A Know-Nothing Manifesto

Some bozo at Huffington Post -- that home for bozos -- says that Dave Berry is a better writer than David Foster Wallace (so are Stephen King and (yawn) Elmore Leonard). False dichotomy is a sign of a columnist desperate for something to say, but here goes:

The kind of writing David Foster Wallace did; sprawling, enigmatic, serious, in a word, "literary"; lets the writer get away with murder. The kind of (presumably "writing", but omitted in the author's haste to prove what a no-talent DFW was) Dave Barry does, which must both sweep the reader effortlessly along and deliver a minimum of three jokes per paragraph, is much harder to pull off.
As I've said before, this sort of thing reminds me of the Thurber story about a marriage that breaks up as the result of an argument over whether Greta Garbo or Donald Duck is the greater actor.

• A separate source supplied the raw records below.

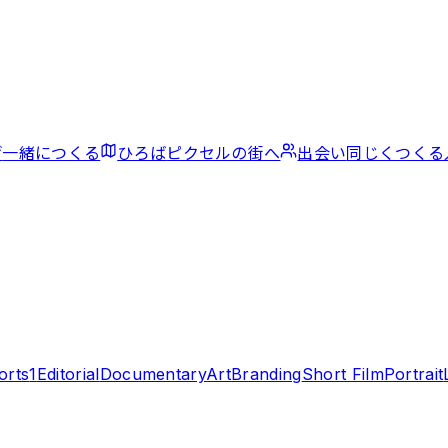
げ
一緒につくる
ひろば
ピクセルの街へ
出会い
同じくつくる
orts
1
Editorial
Documentary
Art
Branding
Short Film
Portrait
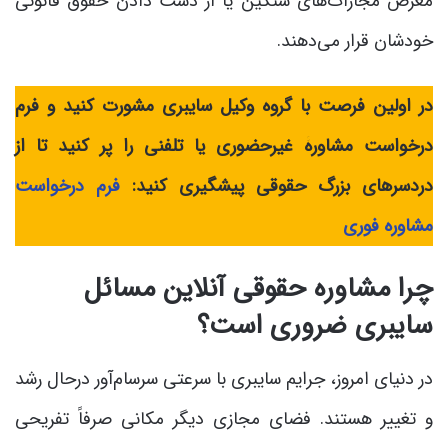
معرض مجازات‌های سنگین یا از دست دادن حقوق قانونی
خودشان قرار می‌دهند.
در اولین فرصت با گروه وکیل سایبری مشورت کنید و فرم
درخواست مشاورۀ غیرحضوری یا تلفنی را پر کنید تا از
دردسرهای بزرگ حقوقی پیشگیری کنید:
فرم درخواست
مشاوره فوری
چرا مشاوره حقوقی آنلاین مسائل
سایبری ضروری است؟
در دنیای امروز، جرایم سایبری با سرعتی سرسام‌آور درحال رشد
و تغییر هستند. فضای مجازی دیگر مکانی صرفاً تفریحی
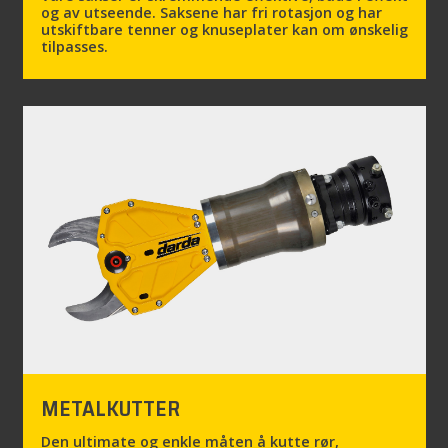
og av utseende. Saksene har fri rotasjon og har
utskiftbare tenner og knuseplater kan om ønskelig
tilpasses.
METALKUTTER
Den ultimate og enkle måten å kutte rør,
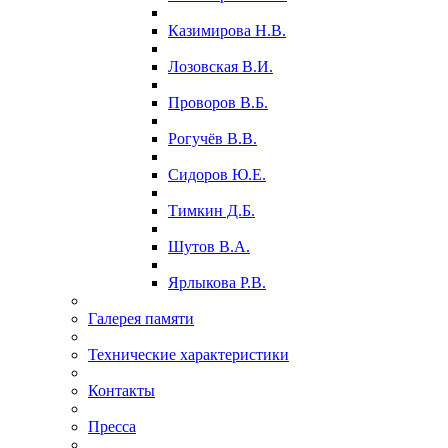
Казимирова Н.В.
Лозовская В.И.
Проворов В.Б.
Рогучёв В.В.
Сидоров Ю.Е.
Тимкин Д.Б.
Шутов В.А.
Ярлыкова Р.В.
Галерея памяти
Технические характеристики
Контакты
Пресса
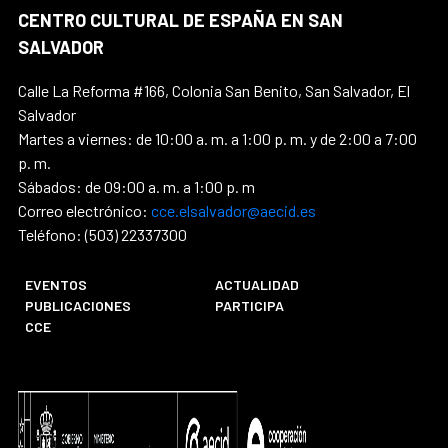
CENTRO CULTURAL DE ESPAÑA EN SAN
SALVADOR
Calle La Reforma #166, Colonia San Benito, San Salvador, El
Salvador
Martes a viernes: de 10:00 a. m. a 1:00 p. m. y de 2:00 a 7:00
p. m.
Sábados: de 09:00 a. m. a 1:00 p. m
Correo electrónico:
cce.elsalvador@aecid.es
Teléfono: (503) 22337300
EVENTOS
ACTUALIDAD
PUBLICACIONES
PARTICIPA
CCE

Far more nuanced is this essay from the Guardian about a new story collection from Neil Gaiman simply called "Story", a manifesto of sorts as well. Gaiman joins Michael Chabon in the camp of non-bozos passionately devoted to story-telling. From Gaiman's introduction:
What we missed, what we wanted to read, were stories that made us care, stories that forced us to turn the page. Yes, we wanted good writing (why be satisfied with less?). But we wanted more than that.
I liked the Guardian blogger's position:
Some of us, as readers, have a foot in both camps. I hate nothing more than a novel where the author's meticulous plotting bursts through the narrative - no matter how clever and tight that plotting is, I don't want to see the story plodding along its path, its strings pulled by a still-visible puppeteer. Likewise, I often feel after finishing a literary novel or short story the same way I feel after an expensive and beautifully presented but rather sparse meal: still hungry.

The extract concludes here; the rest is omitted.